Directions for this task
Reproduce each line of the entries that carries "данным".

Collection entries:
------------
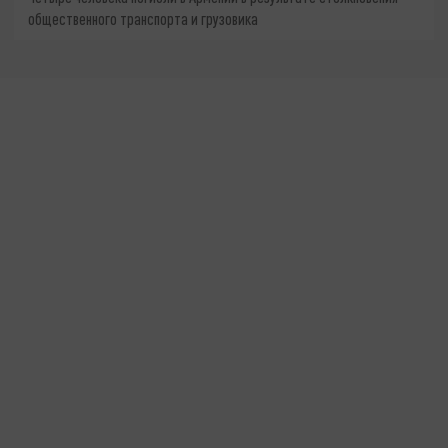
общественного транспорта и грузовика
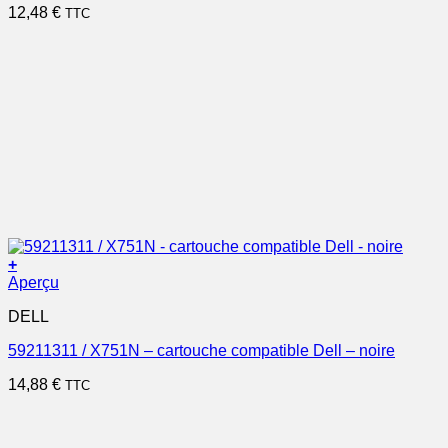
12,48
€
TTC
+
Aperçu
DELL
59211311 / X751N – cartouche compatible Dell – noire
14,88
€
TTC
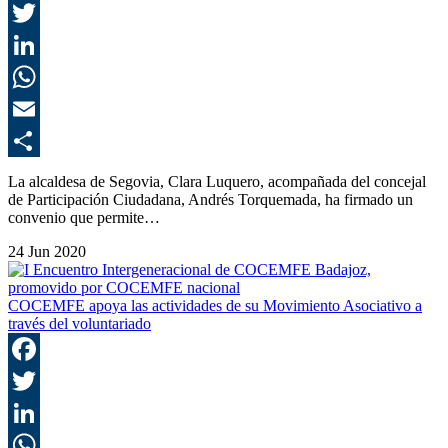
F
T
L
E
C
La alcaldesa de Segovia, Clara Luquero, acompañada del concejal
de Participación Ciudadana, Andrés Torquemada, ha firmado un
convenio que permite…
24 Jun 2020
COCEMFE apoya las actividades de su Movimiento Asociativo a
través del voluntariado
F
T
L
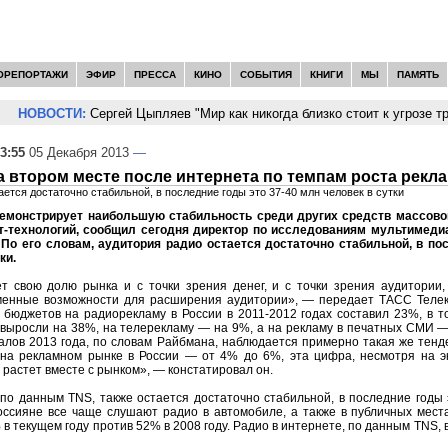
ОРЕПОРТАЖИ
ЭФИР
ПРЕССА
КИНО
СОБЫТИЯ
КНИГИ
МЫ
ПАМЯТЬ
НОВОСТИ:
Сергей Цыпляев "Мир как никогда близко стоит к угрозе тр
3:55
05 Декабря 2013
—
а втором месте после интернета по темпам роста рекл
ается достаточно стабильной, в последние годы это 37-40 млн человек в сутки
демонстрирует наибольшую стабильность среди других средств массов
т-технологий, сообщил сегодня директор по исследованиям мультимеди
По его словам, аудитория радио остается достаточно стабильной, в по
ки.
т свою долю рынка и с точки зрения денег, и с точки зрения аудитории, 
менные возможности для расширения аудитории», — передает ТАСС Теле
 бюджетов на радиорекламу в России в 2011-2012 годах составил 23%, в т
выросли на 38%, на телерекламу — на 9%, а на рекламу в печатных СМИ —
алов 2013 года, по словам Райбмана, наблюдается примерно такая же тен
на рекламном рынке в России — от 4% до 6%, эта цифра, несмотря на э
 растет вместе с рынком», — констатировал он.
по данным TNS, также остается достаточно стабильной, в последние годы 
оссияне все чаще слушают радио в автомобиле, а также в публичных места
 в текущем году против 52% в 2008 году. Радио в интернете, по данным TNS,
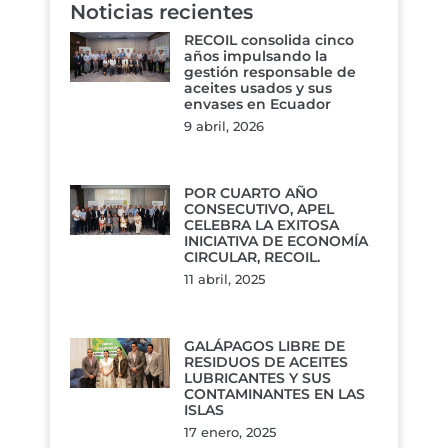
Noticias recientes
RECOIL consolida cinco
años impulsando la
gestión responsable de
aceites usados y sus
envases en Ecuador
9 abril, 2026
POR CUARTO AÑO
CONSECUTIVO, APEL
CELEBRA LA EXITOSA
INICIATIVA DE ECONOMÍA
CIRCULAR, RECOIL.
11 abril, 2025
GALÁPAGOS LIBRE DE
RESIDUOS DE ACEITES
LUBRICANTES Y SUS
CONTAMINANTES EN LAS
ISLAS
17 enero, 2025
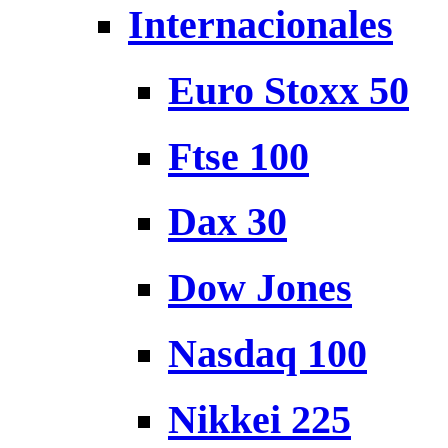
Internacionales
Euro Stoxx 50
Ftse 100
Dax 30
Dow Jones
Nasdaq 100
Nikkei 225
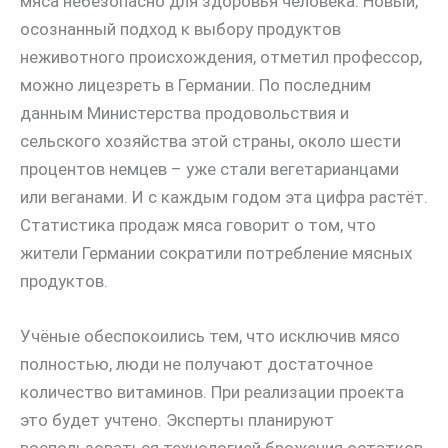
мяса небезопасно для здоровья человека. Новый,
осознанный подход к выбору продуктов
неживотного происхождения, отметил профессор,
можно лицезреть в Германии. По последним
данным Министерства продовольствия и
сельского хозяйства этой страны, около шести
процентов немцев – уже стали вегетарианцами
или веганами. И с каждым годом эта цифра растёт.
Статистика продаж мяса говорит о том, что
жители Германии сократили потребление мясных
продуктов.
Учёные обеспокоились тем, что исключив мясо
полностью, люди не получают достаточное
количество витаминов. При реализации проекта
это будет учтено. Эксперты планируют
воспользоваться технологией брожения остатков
------------
Solution to this problem
по данным TNS, также остается достаточно стабильной, в последние годы 
 в текущем году против 52% в 2008 году. Радио в интернете, по данным TNS,
данным Министерства продовольствия и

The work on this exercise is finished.